Figure 3PPV for optimal structure and base pairs with different pairing probabilities. PPV equals the number predicted base pairs in that are in the known structure divided by total number of predicted base pairs. Pairs in the optimal structures are grouped by different thresholds of pairing probabilities. The pairing probabilities were calculated with a partition function calculation (22) at organisms' optimal growth temperatures, using the model and parameters presented in Materials and Methods. The small and large subunits of rRNA sequences are divided into domains of <700 nt. The sequences of different type of RNA are those from mesophiles (living from 10 to 60°C) without organisms living at 37°C.

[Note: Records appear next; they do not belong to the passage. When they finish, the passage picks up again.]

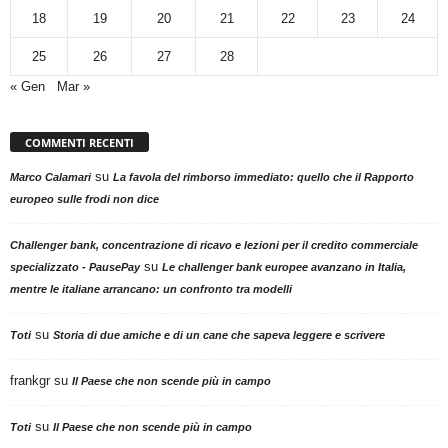
18
19
20
21
22
23
24
25
26
27
28
« Gen
Mar »
COMMENTI RECENTI
su
Marco Calamari
La favola del rimborso immediato: quello che il Rapporto
europeo sulle frodi non dice
Challenger bank, concentrazione di ricavo e lezioni per il credito commerciale
su
specializzato - PausePay
Le challenger bank europee avanzano in Italia,
mentre le italiane arrancano: un confronto tra modelli
su
Toti
Storia di due amiche e di un cane che sapeva leggere e scrivere
frankgr
su
Il Paese che non scende più in campo
su
Toti
Il Paese che non scende più in campo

Figure 4Secondary structure prediction of Saccharomyces cerevisiae tRNA (RM4000) at optimal growth temperature (30°C) (B) and at 37°C (C) with the presented nearest neighbor parameters. Base pairs in the original structure (A) are derived from the comparative analysis database (42–49,58,59). Structures are also color annotated to indicate predicted base pair probabilities (Pbp) for each helix: red, Pbp ≥ 0.95; yellow, 0.95 > Pbp ≥ 0.7; green, 0.7 > Pbp ≥ 0.3; blue, 0.3 > Pbp. The structures were drawn with XRNA () and Adobe Illustrator.
Figure 5Experimental (Supplementary Data) (25–31) versus predicted (Tm = ΔH°/ΔS° − 273.15) melting temperatures of hairpin stem–loop structures. The line shows the ideal location of points, predicted Tm = measured Tm. The root mean squared deviation (r.m.s.d.) of prediction compared to experiment is 5.86°C. The new enthalpy parameters provide improved Tm prediction compared to the previous compilation of parameters (24), which have an r.m.s.d. of 7.58°C as compared to experiment for this dataset.
Figure 6Relationships of melting temperatures, nucleotide contents and optimal growth temperatures of different types of RNA in different organisms with optimal growth temperature from 10 to 90°C: (A) Predicted melting temperature; (B) G–C pair content; (C) G content; and (D) U content versus optimal growth temperature. Melting temperatures are predicted for different types of RNA sequences from comparative analysis databases (42–49,58,59) with a two-state transition assumption.